Try it
If a line below contains the string "mais", return that line.

Excerpted records
- - - - - - -

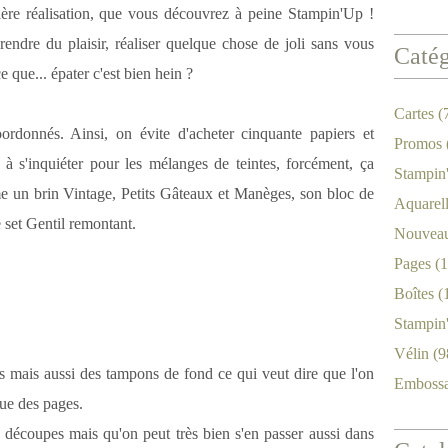
re réalisation, que vous découvrez à peine Stampin'Up !
prendre du plaisir, réaliser quelque chose de joli sans vous
Catég
e que... épater c'est bien hein ?
Cartes
(
coordonnés. Ainsi, on évite d'acheter cinquante papiers et
Promos
à s'inquiéter pour les mélanges de teintes, forcément, ça
Stampin
me un brin Vintage, Petits Gâteaux et Manèges, son bloc de
Aquarel
e set Gentil remontant.
Nouveau
Pages
(1
Boîtes
(
Stampin
Vélin
(9
tes mais aussi des tampons de fond ce qui veut dire que l'on
Emboss
que des pages.
 découpes mais qu'on peut très bien s'en passer aussi dans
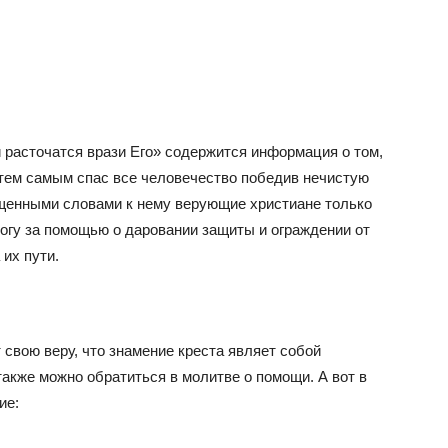
 расточатся врази Его» содержится информация о том,
тем самым спас все человечество победив нечистую
щенными словами к нему верующие христиане только
гу за помощью о даровании защиты и ограждении от
 их пути.
свою веру, что знамение креста являет собой
также можно обратиться в молитве о помощи. А вот в
ие:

- - - - - - -

Task response
tes mais aussi des tampons de fond ce qui veut dire que l'on
 découpes mais qu'on peut très bien s'en passer aussi dans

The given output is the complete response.